Horiguchi T, Hayashi K, Tsubotani S, Iinuma S, Harada S, Tanida S
Discovery Research Laboratories II, Takeda Chemical Industries, Ltd., Osaka, Japan.
J Antibiot (Tokyo). 1994 May;47(5):545-56. doi: 10.7164/antibiotics.47.545.
New naphthacenecarboxamide antibiotics, TAN-1518 A and B, were isolated from a culture broth of Streptomyces sp. AL-16012. Their structures were elucidated from their reactions and from spectroscopic analyses. The relaxation of supercoiled pBR322 DNA by calf thymus DNA topoisomerase I was inhibited by these metabolites as potently as by camptothecin. However, the decatenation of kinetoplast DNA by calf thymus DNA topoisomerase II was little affected by these agents. The major metabolite, TAN-1518 A, strongly suppressed the growth of various murine and human tumor cells, inducing apoptosis. Unlike camptothecin, TAN-1518 A did not stimulate cleavable complex formation in the nuclei of CHO-K1 cells and had weak activity in intercalating into DNA strands. This metabolite arrested the growth of human tumor cell lines in G1 phase of the cell cycle. These results suggest that TAN-1518 A and B are novel antitumor agents targeting topoisomerase I.
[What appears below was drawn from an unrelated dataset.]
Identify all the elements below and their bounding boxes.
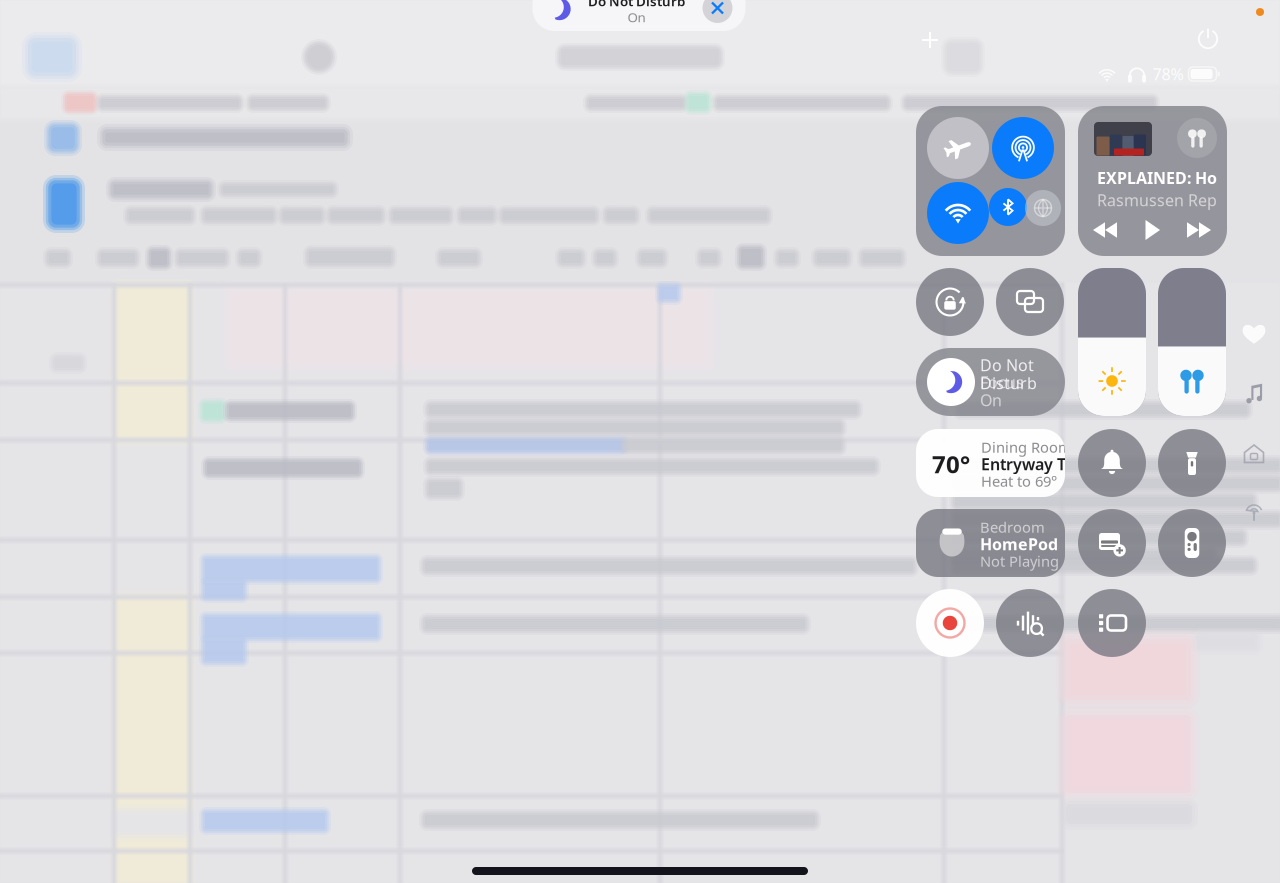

新型萘并四甲酰胺类抗生素TAN - 1518 A和B是从链霉菌属AL - 16012的培养液中分离得到的。通过化学反应和光谱分析确定了它们的结构。这些代谢产物对小牛胸腺DNA拓扑异构酶I介导的超螺旋pBR322 DNA松弛的抑制作用与喜树碱一样强。然而,这些药物对小牛胸腺DNA拓扑异构酶II介导的动质体DNA解连环作用影响很小。主要代谢产物TAN - 1518 A强烈抑制多种小鼠和人类肿瘤细胞的生长,诱导细胞凋亡。与喜树碱不同,TAN - 1518 A不会刺激CHO - K1细胞核中可裂解复合物的形成,并且插入DNA链的活性较弱。这种代谢产物使人类肿瘤细胞系的生长停滞在细胞周期的G1期。这些结果表明,TAN - 1518 A和B是靶向拓扑异构酶I的新型抗肿瘤药物。